If you have multiple SubscribeOn on a chain, the first one takes
effect for the entire flow.
ObserveOn can be used to flip the Thread to the downstream at any
point, Whenever an ObserveOn present in a chain, it changes the
thread for the downstream
But I tried a sample with Subject and I can see theres no effect for SubscribeOn in the entire chain.
Here's my sample
Subject<String> mSubject = PublishSubject.create();
I consume it like
mSubject
.map(s -> "String :" + s)
.doOnNext(s -> Log.d(TAG, "Started at Thread :" + Thread.currentThread().getName()))

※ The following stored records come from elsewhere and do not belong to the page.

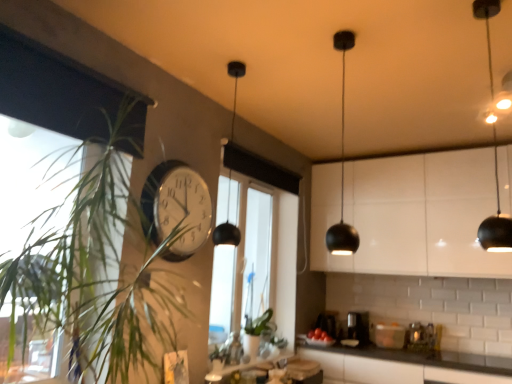 Question: Are green leafy plant at left and red glossy tomatoes at lower center making contact?

Choices:
 (A) yes
 (B) no

Answer: (B)

Question: From a real-world perspective, is green leafy plant at left on red glossy tomatoes at lower center?

Choices:
 (A) no
 (B) yes

Answer: (B)

Question: Can you confirm if green leafy plant at left is smaller than red glossy tomatoes at lower center?

Choices:
 (A) yes
 (B) no

Answer: (B)

Question: Does green leafy plant at left turn towards red glossy tomatoes at lower center?

Choices:
 (A) yes
 (B) no

Answer: (B)

Question: Considering the relative sizes of green leafy plant at left and red glossy tomatoes at lower center in the image provided, is green leafy plant at left thinner than red glossy tomatoes at lower center?

Choices:
 (A) no
 (B) yes

Answer: (A)

Question: Considering the relative sizes of green leafy plant at left and red glossy tomatoes at lower center in the image provided, is green leafy plant at left bigger than red glossy tomatoes at lower center?

Choices:
 (A) no
 (B) yes

Answer: (B)

Question: Can you confirm if red glossy tomatoes at lower center is smaller than white glossy cabinet at upper right?

Choices:
 (A) yes
 (B) no

Answer: (A)

Question: From the image's perspective, is red glossy tomatoes at lower center located beneath white glossy cabinet at upper right?

Choices:
 (A) no
 (B) yes

Answer: (B)

Question: Could white glossy cabinet at upper right be considered to be inside red glossy tomatoes at lower center?

Choices:
 (A) yes
 (B) no

Answer: (B)

Question: Is red glossy tomatoes at lower center beside white glossy cabinet at upper right?

Choices:
 (A) no
 (B) yes

Answer: (A)

Question: Is red glossy tomatoes at lower center in front of white glossy cabinet at upper right?

Choices:
 (A) no
 (B) yes

Answer: (A)

Question: Does red glossy tomatoes at lower center have a greater width compared to white glossy cabinet at upper right?

Choices:
 (A) yes
 (B) no

Answer: (B)

Question: From a real-world perspective, is black matte pendant light at upper right located beneath black matte pendant light at upper center?

Choices:
 (A) no
 (B) yes

Answer: (A) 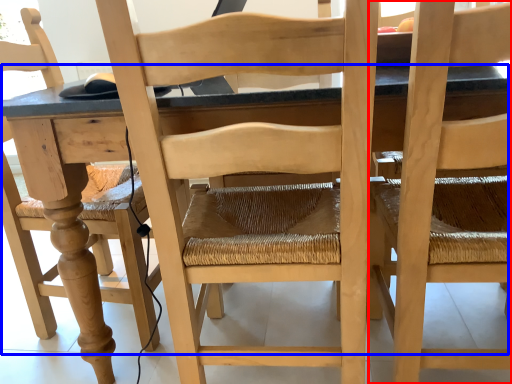 Question: Which object appears closest to the camera in this image, chair (highlighted by a red box) or table (highlighted by a blue box)?

Choices:
 (A) chair
 (B) table

Answer: (A) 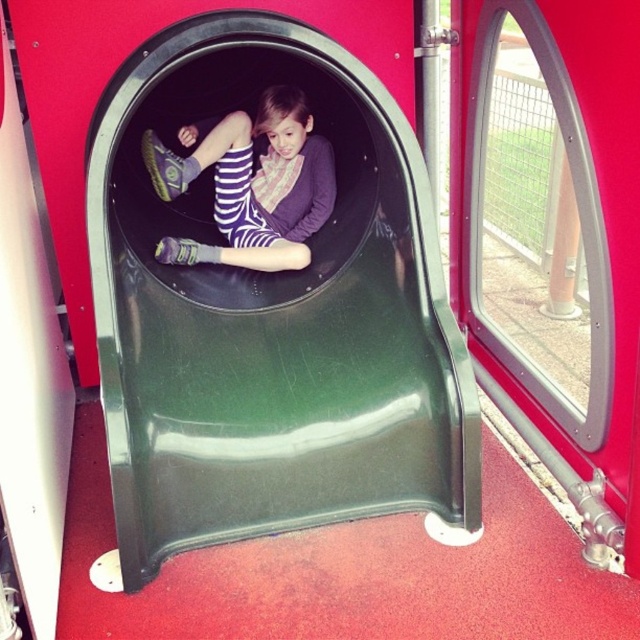 Measure the distance between point (x=396, y=134) and camera.

Point (x=396, y=134) and camera are 2.28 meters apart from each other.

Is green plastic slide at center closer to the viewer compared to striped fabric pants at center?

That is True.

Which is in front, point (449, 532) or point (225, 193)?

Point (449, 532) is more forward.

Identify the location of green plastic slide at center. (272, 320). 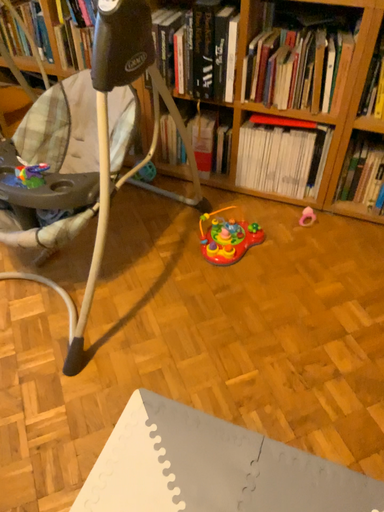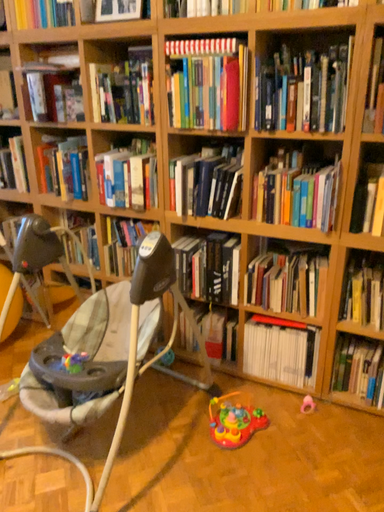 Question: How did the camera likely rotate when shooting the video?

Choices:
 (A) rotated downward
 (B) rotated upward

Answer: (B) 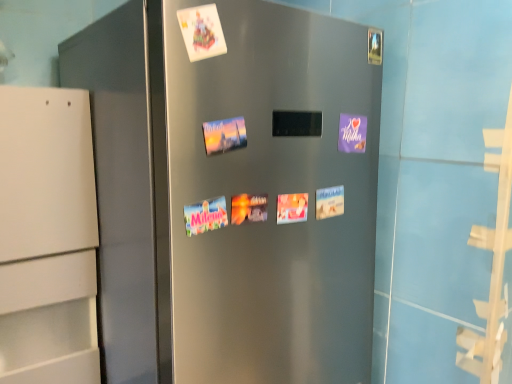 Question: Can white paper at upper center be found inside white paper postcard at center, acting as the 1th postcard starting from the bottom?

Choices:
 (A) yes
 (B) no

Answer: (B)

Question: Is white paper postcard at center, which is the 2th postcard in top-to-bottom order, smaller than white paper at upper center?

Choices:
 (A) yes
 (B) no

Answer: (A)

Question: Are white paper postcard at center, which is the 2th postcard in top-to-bottom order, and white paper at upper center located far from each other?

Choices:
 (A) yes
 (B) no

Answer: (B)

Question: From a real-world perspective, does white paper postcard at center, acting as the 1th postcard starting from the bottom, stand above white paper at upper center?

Choices:
 (A) yes
 (B) no

Answer: (B)

Question: Considering the relative sizes of white paper postcard at center, acting as the 1th postcard starting from the bottom, and white paper at upper center in the image provided, is white paper postcard at center, acting as the 1th postcard starting from the bottom, bigger than white paper at upper center?

Choices:
 (A) yes
 (B) no

Answer: (B)

Question: From a real-world perspective, is white paper postcard at center, which is the 2th postcard in top-to-bottom order, located beneath white paper at upper center?

Choices:
 (A) no
 (B) yes

Answer: (B)

Question: From a real-world perspective, does purple matte postcard at upper right, the 2th postcard positioned from the bottom, stand above white paper postcard at center, which is the 2th postcard in top-to-bottom order?

Choices:
 (A) yes
 (B) no

Answer: (A)

Question: Does purple matte postcard at upper right, the 2th postcard positioned from the bottom, have a lesser height compared to white paper postcard at center, which is the 2th postcard in top-to-bottom order?

Choices:
 (A) yes
 (B) no

Answer: (B)

Question: Is purple matte postcard at upper right, the 2th postcard positioned from the bottom, directly adjacent to white paper postcard at center, acting as the 1th postcard starting from the bottom?

Choices:
 (A) no
 (B) yes

Answer: (A)

Question: Is white paper postcard at center, which is the 2th postcard in top-to-bottom order, completely or partially inside purple matte postcard at upper right, the 2th postcard positioned from the bottom?

Choices:
 (A) yes
 (B) no

Answer: (B)

Question: Is purple matte postcard at upper right, the 2th postcard positioned from the bottom, to the left of white paper postcard at center, acting as the 1th postcard starting from the bottom, from the viewer's perspective?

Choices:
 (A) no
 (B) yes

Answer: (A)

Question: From the image's perspective, is purple matte postcard at upper right, the 2th postcard positioned from the bottom, over white paper postcard at center, acting as the 1th postcard starting from the bottom?

Choices:
 (A) yes
 (B) no

Answer: (A)

Question: Is white paper at upper center in contact with white paper postcard at center, which is the 2th postcard in top-to-bottom order?

Choices:
 (A) no
 (B) yes

Answer: (A) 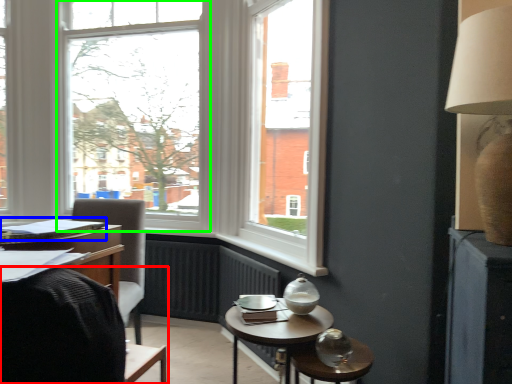 Question: Which object is positioned farthest from chair (highlighted by a red box)? Select from book (highlighted by a blue box) and window (highlighted by a green box).

Choices:
 (A) book
 (B) window

Answer: (B) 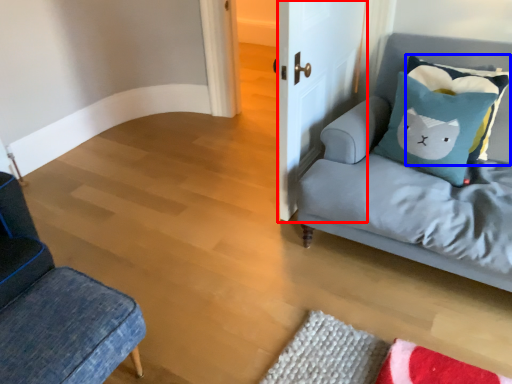 Question: Which of the following is the farthest to the observer, door (highlighted by a red box) or pillow (highlighted by a blue box)?

Choices:
 (A) door
 (B) pillow

Answer: (B) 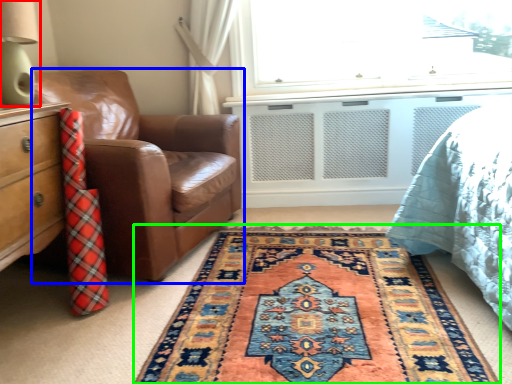 Question: Based on their relative distances, which object is farther from table lamp (highlighted by a red box)? Choose from chair (highlighted by a blue box) and mat (highlighted by a green box).

Choices:
 (A) chair
 (B) mat

Answer: (B) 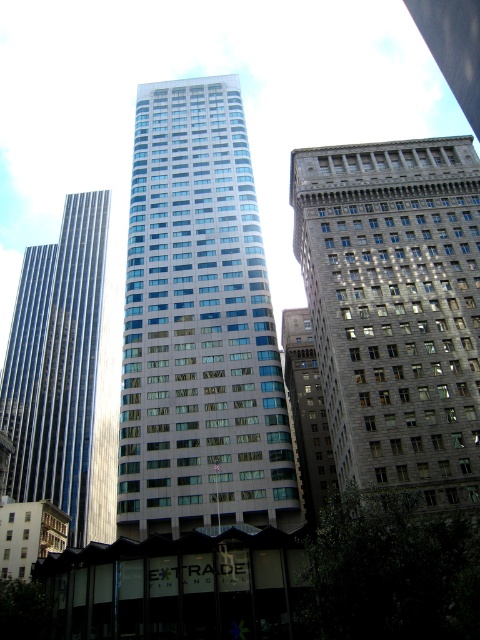 You are a city planner reviewing this urban layout. You need to determine the relative positions of the glassy reflective skyscraper at center and the shiny metallic skyscraper at left. Which one is positioned more to the east if the sun is setting in the west?

The glassy reflective skyscraper at center is to the right of the shiny metallic skyscraper at left. Since the sun is setting in the west, the right side of the image would correspond to the east. Therefore, the glassy reflective skyscraper at center is positioned more to the east than the shiny metallic skyscraper at left.

You are an architect analyzing the urban layout. You notice the glassy reflective skyscraper at center and the dark gray stone building at center. Which of these two buildings is located to the left when viewed from the front?

The glassy reflective skyscraper at center is positioned on the left side of dark gray stone building at center, so it is located to the left when viewed from the front.

Looking at this image, you are standing in the middle of the street looking at the glassy reflective skyscraper at center and the shiny metallic skyscraper at left. Which building would appear larger to you?

The glassy reflective skyscraper at center appears larger because it is closer to the viewer than the shiny metallic skyscraper at left. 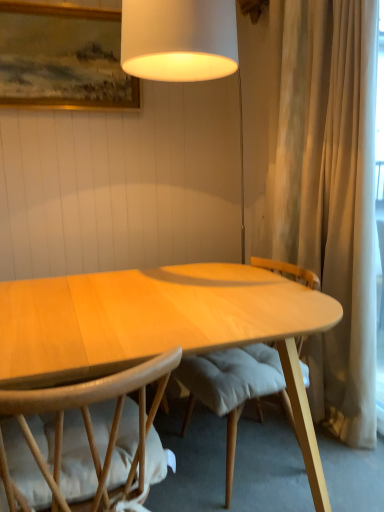 Question: Is light wood desk at center surrounding wooden framed painting at upper left?

Choices:
 (A) no
 (B) yes

Answer: (A)

Question: Can you confirm if light wood desk at center is wider than wooden framed painting at upper left?

Choices:
 (A) yes
 (B) no

Answer: (A)

Question: From the image's perspective, would you say light wood desk at center is positioned over wooden framed painting at upper left?

Choices:
 (A) no
 (B) yes

Answer: (A)

Question: Is light wood desk at center smaller than wooden framed painting at upper left?

Choices:
 (A) no
 (B) yes

Answer: (A)

Question: From the image's perspective, would you say light wood desk at center is shown under wooden framed painting at upper left?

Choices:
 (A) yes
 (B) no

Answer: (A)

Question: Is light wood desk at center closer to camera compared to wooden framed painting at upper left?

Choices:
 (A) no
 (B) yes

Answer: (B)

Question: Is wooden framed painting at upper left oriented towards light wood desk at center?

Choices:
 (A) yes
 (B) no

Answer: (B)

Question: Does wooden framed painting at upper left have a greater width compared to light wood desk at center?

Choices:
 (A) no
 (B) yes

Answer: (A)

Question: From a real-world perspective, is wooden framed painting at upper left physically above light wood desk at center?

Choices:
 (A) no
 (B) yes

Answer: (B)

Question: Considering the relative sizes of wooden framed painting at upper left and light wood desk at center in the image provided, is wooden framed painting at upper left thinner than light wood desk at center?

Choices:
 (A) no
 (B) yes

Answer: (B)

Question: Is wooden framed painting at upper left closer to camera compared to light wood desk at center?

Choices:
 (A) yes
 (B) no

Answer: (B)

Question: Is wooden framed painting at upper left with light wood desk at center?

Choices:
 (A) no
 (B) yes

Answer: (A)

Question: Does wooden framed painting at upper left have a larger size compared to light brown wood chair at lower left?

Choices:
 (A) yes
 (B) no

Answer: (B)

.flatMap(s -> Observable.just(1))
.map(Object::toString)
.subscribeOn(Schedulers.io())
.observeOn(AndroidSchedulers.mainThread())
.subscribe(s -> {
Log.d(TAG, "subscribed: " + s + " at " + Thread.currentThread().getName());
});
and trigger from some other place
mSubject.onNext("hello");
Here you can see, I have given .subscribeOn(Schedulers.io()) , So I expect
mSubject
.map(s -> "String :" + s)
.doOnNext(s -> Log.d(TAG, "Started at Thread :" + Thread.currentThread().getName()))
.flatMap(s -> Observable.just(1))
.map(Object::toString)
till these to execute in a Scheduler Thread. Then I flip the thread Using observeOn to the main thread. But here the log for this code
D/MainActivity: Started at Thread :main
D/MainActivity: subscribed: 1 at main
Why didn't it start on Scheduler thread?
The same I tried using normal Observable without using a subject.
Observable.just("Hello")
.map(s -> "String :" + s)
.doOnNext(s -> Log.d(TAG, "Started at Thread :" + Thread.currentThread().getName()))
.flatMap(s -> Observable.just(1))
.map(Object::toString)
.subscribeOn(Schedulers.io())
.observeOn(AndroidSchedulers.mainThread())
.subscribe(s -> {
Log.d(TAG, "subscribed: " + s + " at " + Thread.currentThread().getName());
});
and here's the log
D/MainActivity: Started at Thread :RxCachedThreadScheduler-2
D/MainActivity: subscribed: 1 at main
I can see it is working as expected!
So what happened with the subjects
From the post Using subjects (which is linked by the official RxJava Subject documentation), it states:
By default, subjects do not perform any synchronization across threads. They do not take a scheduler but rather assume that all serialization and grammatical correctness are handled by the caller of the subject.
So, to my best understanding this means that the thread used is the one of the code calling the onNext(), and later is sent to the observed thread.